_Exercise brief_
Search the entries below for the word "Daily", then copy each line in which it is found.

┌──

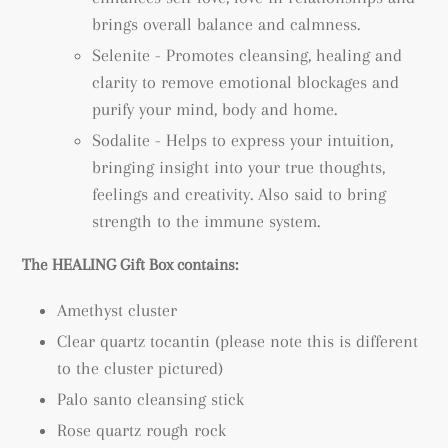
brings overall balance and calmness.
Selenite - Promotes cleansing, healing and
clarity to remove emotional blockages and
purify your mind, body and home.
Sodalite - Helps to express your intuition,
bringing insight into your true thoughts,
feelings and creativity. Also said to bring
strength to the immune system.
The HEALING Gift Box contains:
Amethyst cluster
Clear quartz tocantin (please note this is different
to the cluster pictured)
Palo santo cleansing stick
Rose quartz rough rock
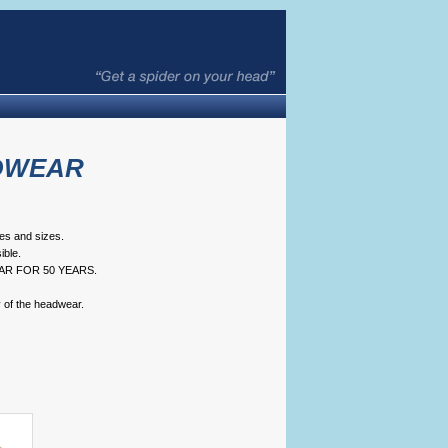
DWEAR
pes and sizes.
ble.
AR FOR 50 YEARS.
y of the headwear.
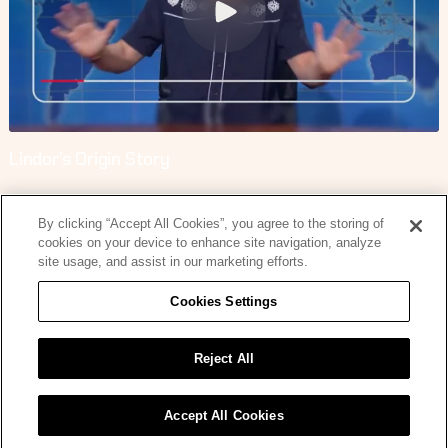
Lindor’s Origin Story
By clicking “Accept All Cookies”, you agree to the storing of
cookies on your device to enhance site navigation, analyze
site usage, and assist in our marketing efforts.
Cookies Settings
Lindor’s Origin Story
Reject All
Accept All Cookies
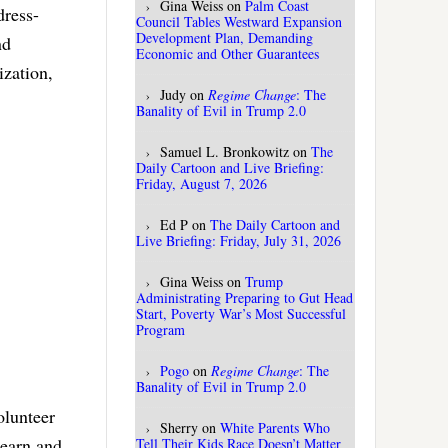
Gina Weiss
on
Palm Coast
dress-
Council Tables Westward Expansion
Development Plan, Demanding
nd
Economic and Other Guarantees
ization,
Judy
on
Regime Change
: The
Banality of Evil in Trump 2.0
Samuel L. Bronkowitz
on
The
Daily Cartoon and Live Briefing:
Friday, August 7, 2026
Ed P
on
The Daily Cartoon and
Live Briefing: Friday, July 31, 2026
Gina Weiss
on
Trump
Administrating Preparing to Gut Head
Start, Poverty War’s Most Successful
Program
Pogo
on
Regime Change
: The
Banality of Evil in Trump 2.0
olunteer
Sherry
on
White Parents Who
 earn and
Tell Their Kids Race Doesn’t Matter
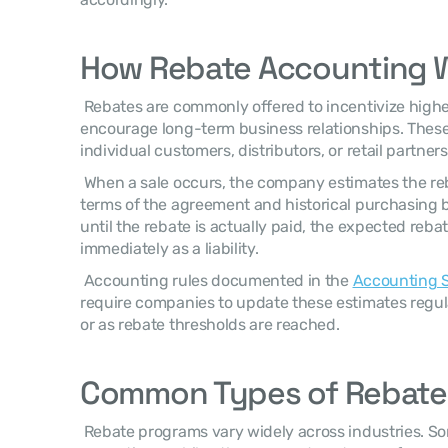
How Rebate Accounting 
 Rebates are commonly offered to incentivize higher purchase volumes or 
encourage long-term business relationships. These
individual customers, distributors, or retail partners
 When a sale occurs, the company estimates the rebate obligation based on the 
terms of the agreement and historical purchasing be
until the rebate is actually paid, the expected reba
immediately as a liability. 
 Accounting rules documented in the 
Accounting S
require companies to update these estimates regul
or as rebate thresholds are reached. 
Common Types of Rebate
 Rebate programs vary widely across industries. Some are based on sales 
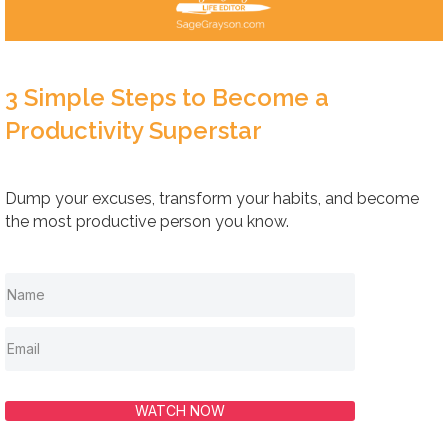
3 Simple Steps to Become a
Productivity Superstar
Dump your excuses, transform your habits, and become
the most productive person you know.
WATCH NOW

└──

_Your response_
Daily Cartoon and Live Briefing:
The Daily Cartoon and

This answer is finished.